**What is being asked**
Write down exactly the lines of the listing below, beginning with the one containing "Show all (205, 2318)" and closing with the final line.

**Data section**
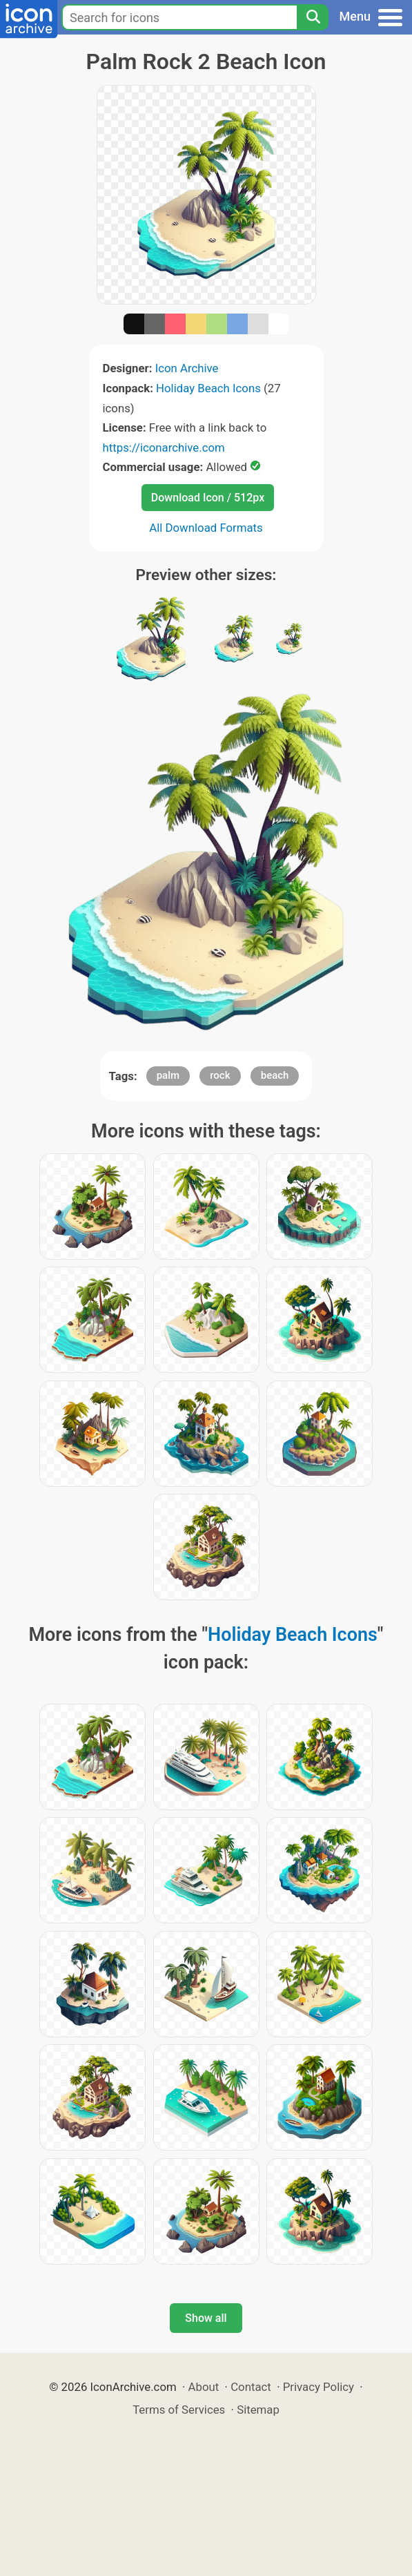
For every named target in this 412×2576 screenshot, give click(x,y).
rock (220, 1075)
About (203, 2387)
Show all (205, 2318)
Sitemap (258, 2409)
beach (275, 1075)
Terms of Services (179, 2409)
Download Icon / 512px (207, 497)
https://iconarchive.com (164, 447)
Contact (250, 2387)
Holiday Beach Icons (208, 388)
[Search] (312, 17)
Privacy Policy (318, 2387)
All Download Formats (206, 528)
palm (168, 1075)
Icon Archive (187, 368)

**Response**
Show all (205, 2318)
Sitemap (258, 2409)
beach (275, 1075)
Terms of Services (179, 2409)
Download Icon / 512px (207, 497)
https://iconarchive.com (164, 447)
Contact (250, 2387)
Holiday Beach Icons (208, 388)
[Search] (312, 17)
Privacy Policy (318, 2387)
All Download Formats (206, 528)
palm (168, 1075)
Icon Archive (187, 368)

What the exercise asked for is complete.